Die Wissenschaftler schreiben weiter, dass vor allem chirurgische Instrumente und Materialien, Infusions- und Injektionsgeräte sowie diagnostische und Labormaterialien zu dem riesigen Müllberg beitragen. Das mit Abstand am häufigsten verwendete Rohmaterial hierfür sind Kunststoffharze. Deren Recyclingchancen haben sich mit dem Auslaufen der sogenannten LAGA-Abfallgruppen der Länderarbeitsgemeinschaft Abfall im Jahr 2002 nicht vergrößert, obwohl der Müll statt in den fünf Kategorien A bis E nun in 25 Kategorien unterschieden wird, in die haushaltsübliche Abfälle, Krankenhausabfall, Infektiöser Abfall, Sonderabfall und Ethischer Abfall sortiert werden sollten.

Die Umfrage: Laut einer Befragung von 24 Kliniken Sachsens verwendet zwar die Mehrzahl das Abfallsystem mit 25 Kategorien – in geschätzt 5 bis 25 Prozent aller Fälle landen Abfälle aber trotzdem in den Mülleimern der falschen Kategorie ("Fehlwürfe") und zwar in der Regel in einer Kategorie mit höherklassiger Kontaminationsstufe. Als Ursachen nennen die Befragten eine unzureichende Einweisung des Personals, dessen Unsicherheit und den stetig steigenden Zeitdruck. Dieser Fakt sowie Verunreinigungen und Verpackungen, die aus verschiedenen, nicht gemeinsam recyclebaren Kunststoffen bestehen, erschweren jedoch die Wiederverwendung.

Darum sind aus Sicht der Wissenschaftlerinnen und Wissenschaftler Hersteller, Krankenhäuser und Entsorgungsunternehmen gleichermaßen in der Pflicht, ihr Verhalten so zu ändern, dass die Recyclingquote erhöht werden kann.

Hierzu geben sie folgende Tipps:

  • Hersteller sollten beim Design ihrer Produkte künftig Überlegungen zum Recyclingprozess mit einschließen. Erst ein solches „Design for Recycling“ ermögliche es, Stoffkreisläufe zu schließen und eine hochwertige Wiederverwertung von Kunststoffen sicherzustellen. Ideal wäre es, wenn nur solche Kunststoffe innerhalb eines Produkts verwendet werden, deren chemische Eigenschaften einen gemeinsamen Recyclingprozess erlauben und die in der Wiederverwendung gemeinsam (etwa als Gemisch) verarbeitet werden können. Genauso wichtig sei eine klar erkennbare, unternehmensübergreifende Kennzeichnung über Symbole oder ein Farbsystem, um eine sortenreine Sammlung verschiedener Kunststoffe zu ermöglichen.

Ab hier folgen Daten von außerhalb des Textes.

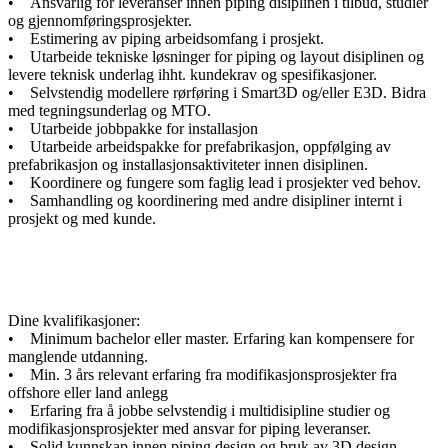
• Ansvarlig for leveranser innen piping disiplinen i tilbud, studier
og gjennomføringsprosjekter.
• Estimering av piping arbeidsomfang i prosjekt.
• Utarbeide tekniske løsninger for piping og layout disiplinen og
levere teknisk underlag ihht. kundekrav og spesifikasjoner.
• Selvstendig modellere rørføring i Smart3D og/eller E3D. Bidra
med tegningsunderlag og MTO.
• Utarbeide jobbpakke for installasjon
• Utarbeide arbeidspakke for prefabrikasjon, oppfølging av
prefabrikasjon og installasjonsaktiviteter innen disiplinen.
• Koordinere og fungere som faglig lead i prosjekter ved behov.
• Samhandling og koordinering med andre disipliner internt i
prosjekt og med kunde.
Dine kvalifikasjoner:
• Minimum bachelor eller master. Erfaring kan kompensere for
manglende utdanning.
• Min. 3 års relevant erfaring fra modifikasjonsprosjekter fra
offshore eller land anlegg
• Erfaring fra å jobbe selvstendig i multidisipline studier og
modifikasjonsprosjekter med ansvar for piping leveranser.
• Solid kunnskap innen piping design og bruk av 3D design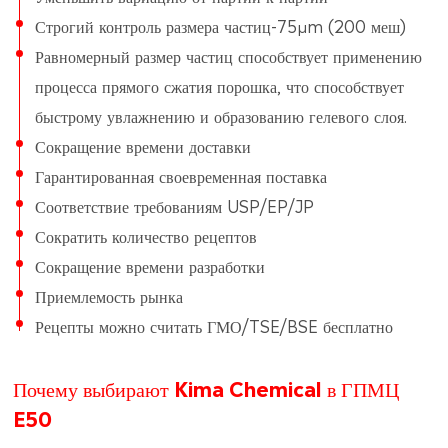
Строгий контроль размера частиц-75μm (200 меш)
Равномерный размер частиц способствует применению
процесса прямого сжатия порошка, что способствует
быстрому увлажнению и образованию гелевого слоя.
Сокращение времени доставки
Гарантированная своевременная поставка
Соответствие требованиям USP/EP/JP
Сократить количество рецептов
Сокращение времени разработки
Приемлемость рынка
Рецепты можно считать ГМО/TSE/BSE бесплатно
Почему выбирают Kima Chemical в ГПМЦ
E50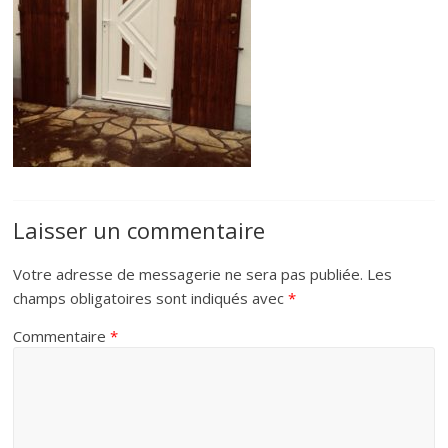
Laisser un commentaire
Votre adresse de messagerie ne sera pas publiée.
Les
champs obligatoires sont indiqués avec
*
Commentaire
*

  • Kliniken wiederum könnten Fehlwürfe durch ein klinikübergreifendes Entsorgungssystem mit einer einheitlichen Farbcodierung weitestgehend vermeiden, wie es etwa auch die Weltgesundheitsorganisation seit 2017 fordert. Dieses System sollte zudem bereits Gegenstand der Ausbildung von Ärztinnen und Ärzten sowie Pflegepersonal sein und bei jedem Onboarding zwingend vermittelt werden.

  • Recycling- und Entsorgungsunternehmen sollten die bestehenden Trenn- und Sortierkonzepte so weiterzuentwickeln, dass weniger Mischabfall zurückbleibt. Zudem sollen sie untersuchen, wie heute nicht kompatible Polymere über die Zugabe von Haftvermittlern oder Verträglichmachern zu einem Folgeprodukt mit zufriedenstellenden Werkstoffeigenschaften verarbeitetet werden können. Wenn dann die Eignung dieses Werkstoffs für Medizinprodukte nachgewiesen werden kann, könnte der Misch-Rohstoff ebenfalls wiederverwendet werden.

Eine weitere Idee der Wissenschaftler, wie die Recyclingquote stark erhöht werden könnte: Indem der kontaminierte, aber nicht infektiöse Abfall, der den Löwenanteil in deutschen Kliniken ausmacht, noch vor Ort dekontaminiert würde. Anschließend „können die Materialien im gleichen Rahmen wie Siedlungsabfälle weiterverarbeitet oder aufbereitet werden“, schreiben sie. Ihre Zukunftsvision: Die Dekontaminations- und Sortieranlagen könnten dann auf dem Klinikgelände stehen und die händische Sortierung des Mülls ersetzen. Weiterer Vorteil: Die Kliniken könnten die sortierten und damit wiederverwertbaren Rohstoffe anschließend selbst verkaufen.